● **Input records**
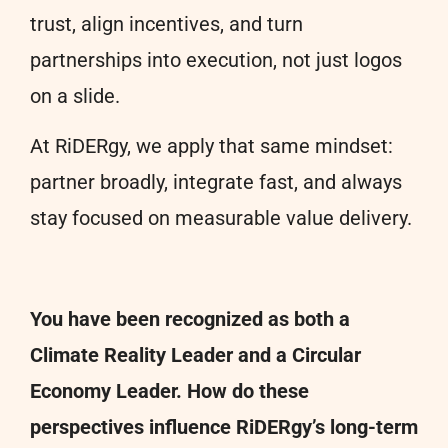
trust, align incentives, and turn
partnerships into execution, not just logos
on a slide.
At RiDERgy, we apply that same mindset:
partner broadly, integrate fast, and always
stay focused on measurable value delivery.
You have been recognized as both a
Climate Reality Leader and a Circular
Economy Leader. How do these
perspectives influence RiDERgy’s long-term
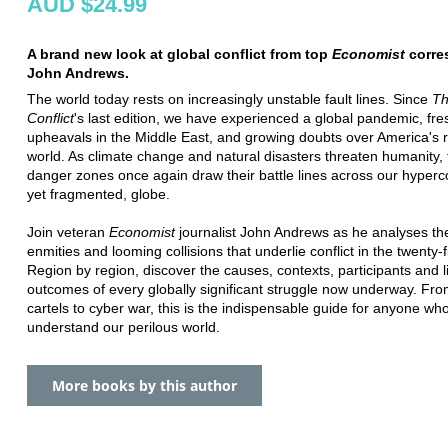
AUD $24.99
A brand new look at global conflict from top
Economist
corre
John Andrews.
The world today rests on increasingly unstable fault lines. Since
Th
Conflict
's last edition, we have experienced a global pandemic, fre
upheavals in the Middle East, and growing doubts over America's r
world. As climate change and natural disasters threaten humanity, 
danger zones once again draw their battle lines across our hyper
yet fragmented, globe.
Join veteran
Economist
journalist John Andrews as he analyses th
enmities and looming collisions that underlie conflict in the twenty-f
Region by region, discover the causes, contexts, participants and l
outcomes of every globally significant struggle now underway. Fr
cartels to cyber war, this is the indispensable guide for anyone wh
understand our perilous world.
More books by this author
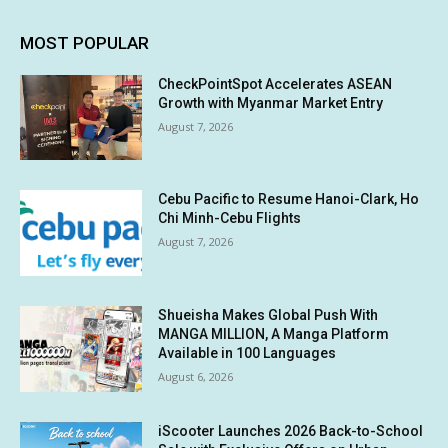
MOST POPULAR
CheckPointSpot Accelerates ASEAN
Growth with Myanmar Market Entry
August 7, 2026
Cebu Pacific to Resume Hanoi-Clark, Ho
Chi Minh-Cebu Flights
August 7, 2026
Shueisha Makes Global Push With
MANGA MILLION, A Manga Platform
Available in 100 Languages
August 6, 2026
iScooter Launches 2026 Back-to-School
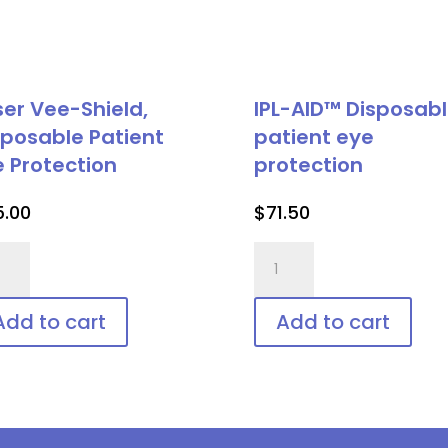
ser Vee-Shield,
IPL-AID™ Disposab
sposable Patient
patient eye
e Protection
protection
5.00
$
71.50
er
IPL-
-
AID™
ld,
Disposable
Add to cart
Add to cart
posable
patient
ient
eye
protection
tection
quantity
ntity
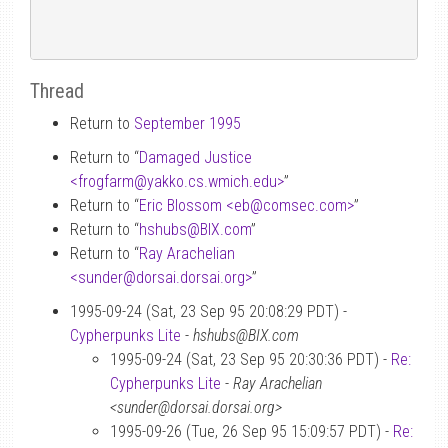
Thread
Return to
September 1995
Return to “
Damaged Justice
<frogfarm
@
yakko.cs.wmich.edu>
”
Return to “
Eric Blossom <eb
@
comsec.com>
”
Return to “
hshubs
@
BIX.com
”
Return to “
Ray Arachelian
<sunder
@
dorsai.dorsai.org>
”
1995-09-24 (Sat, 23 Sep 95 20:08:29 PDT) -
Cypherpunks Lite
-
hshubs@BIX.com
1995-09-24 (Sat, 23 Sep 95 20:30:36 PDT) -
Re:
Cypherpunks Lite
-
Ray Arachelian
<sunder@dorsai.dorsai.org>
1995-09-26 (Tue, 26 Sep 95 15:09:57 PDT) -
Re:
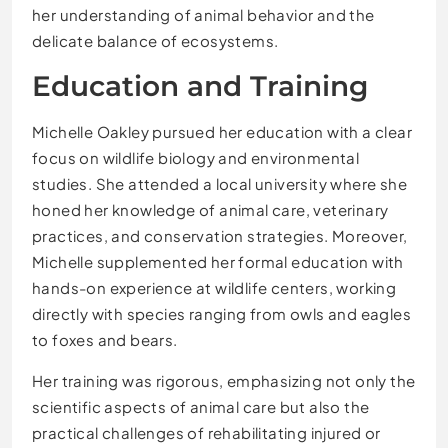
her understanding of animal behavior and the
delicate balance of ecosystems.
Education and Training
Michelle Oakley pursued her education with a clear
focus on wildlife biology and environmental
studies. She attended a local university where she
honed her knowledge of animal care, veterinary
practices, and conservation strategies. Moreover,
Michelle supplemented her formal education with
hands-on experience at wildlife centers, working
directly with species ranging from owls and eagles
to foxes and bears.
Her training was rigorous, emphasizing not only the
scientific aspects of animal care but also the
practical challenges of rehabilitating injured or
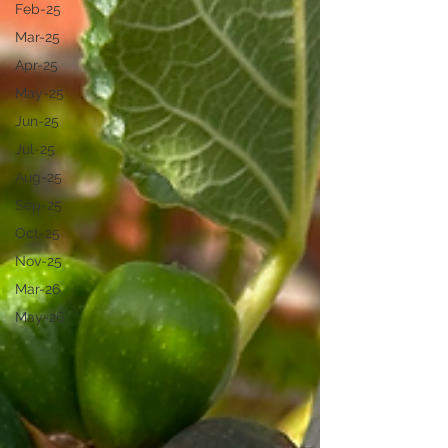
Feb-25
Mar-25
Apr-25
May-25
Jun-25
Jul-25
Aug-25
Sep-25
Oct-25
Nov-25
Mar-26
May-26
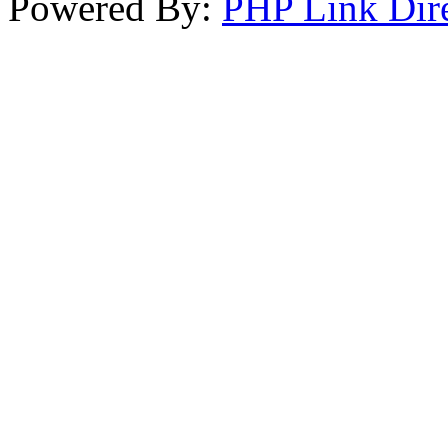
Powered By:
PHP Link Dir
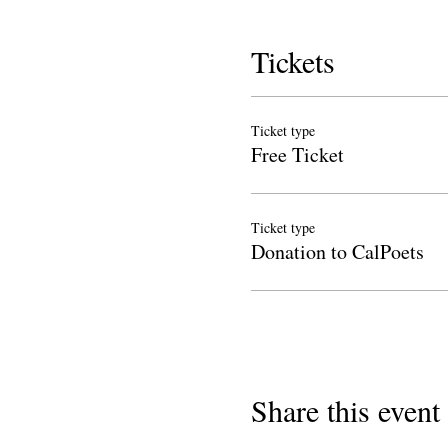
Tickets
Ticket type
Free Ticket
Ticket type
Donation to CalPoets
Share this event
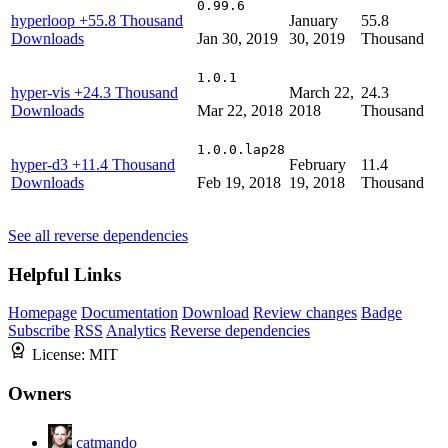
0.99.6
hyperloop
+55.8 Thousand
January
55.8
Downloads
Jan 30, 2019
30, 2019
Thousand
1.0.1
hyper-vis
+24.3 Thousand
March 22,
24.3
Downloads
Mar 22, 2018
2018
Thousand
1.0.0.lap28
hyper-d3
+11.4 Thousand
February
11.4
Downloads
Feb 19, 2018
19, 2018
Thousand
See all reverse dependencies
Helpful Links
Homepage
Documentation
Download
Review changes
Badge
Subscribe
RSS
Analytics
Reverse dependencies
License:
MIT
Owners
catmando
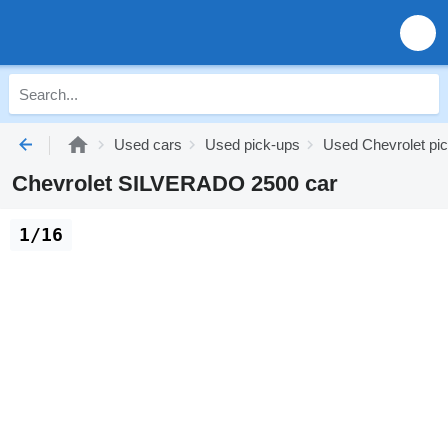
Used cars
Used pick-ups
Used Chevrolet pi
Chevrolet SILVERADO 2500 car
1/16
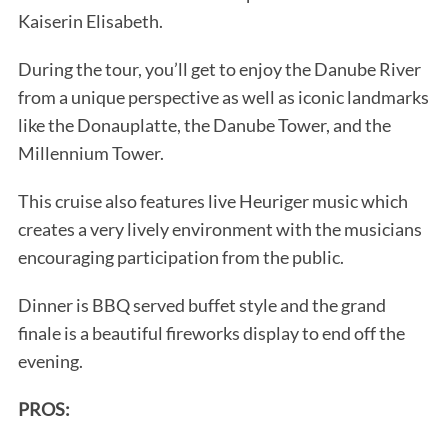
Kaiserin Elisabeth.
During the tour, you’ll get to enjoy the Danube River
from a unique perspective as well as iconic landmarks
like the Donauplatte, the Danube Tower, and the
Millennium Tower.
This cruise also features live Heuriger music which
creates a very lively environment with the musicians
encouraging participation from the public.
Dinner is BBQ served buffet style and the grand
finale is a beautiful fireworks display to end off the
evening.
PROS:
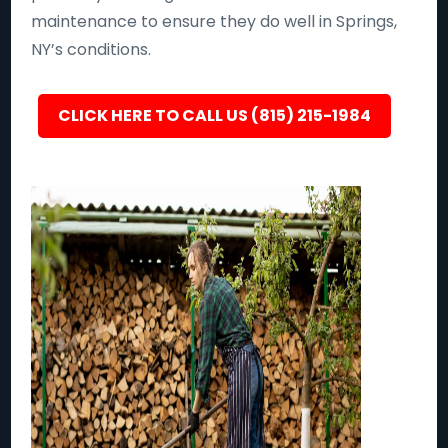
maintenance to ensure they do well in Springs,
NY’s conditions.
CLICK HERE TO CALL US (815) 215-1984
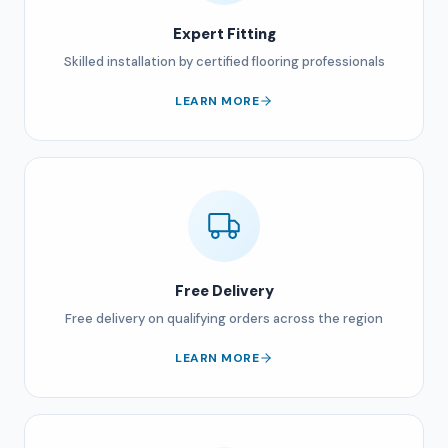
Expert Fitting
Skilled installation by certified flooring professionals
LEARN MORE
Free Delivery
Free delivery on qualifying orders across the region
LEARN MORE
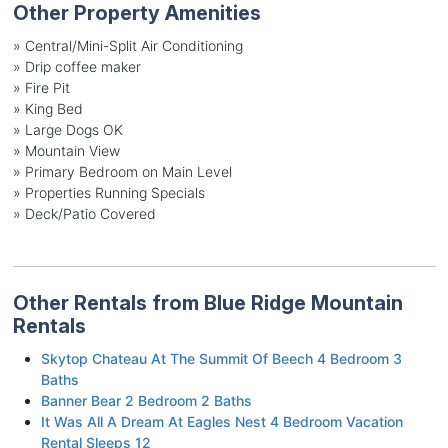
Other Property Amenities
» Central/Mini-Split Air Conditioning
» Drip coffee maker
» Fire Pit
» King Bed
» Large Dogs OK
» Mountain View
» Primary Bedroom on Main Level
» Properties Running Specials
» Deck/Patio Covered
Other Rentals from Blue Ridge Mountain
Rentals
Skytop Chateau At The Summit Of Beech 4 Bedroom 3
Baths
Banner Bear 2 Bedroom 2 Baths
It Was All A Dream At Eagles Nest 4 Bedroom Vacation
Rental Sleeps 12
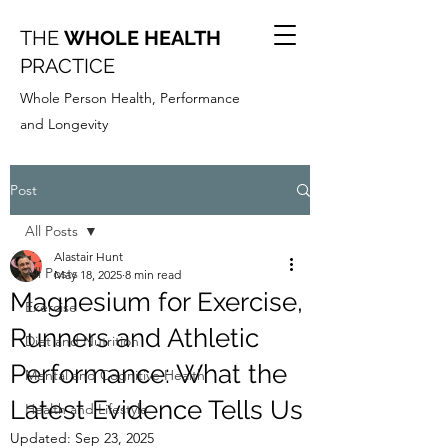
THE
WHOLE HEALTH
PRACTICE
Whole Person Health, Performance
and Longevity
Post
All Posts
Alastair Hunt
All Posts
May 18, 2025
8 min read
Magnesium for Exercise,
Exercise
Runners and Athletic
Diet and Nutrition
Performance: What the
Mental and Cognitive Health
Latest Evidence Tells Us
Health and Lifestyle
Updated:
Sep 23, 2025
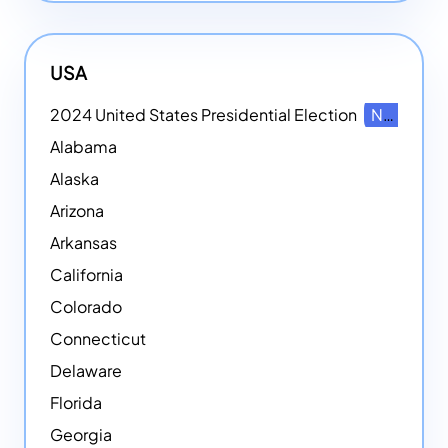
USA
2024 United States Presidential Election
NEW
Alabama
Alaska
Arizona
Arkansas
California
Colorado
Connecticut
Delaware
Florida
Georgia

● **Work to complete**
Show all lines in the preceding material that have "dependencies" in them.

● **Exercise response**
See all reverse dependencies
Reverse dependencies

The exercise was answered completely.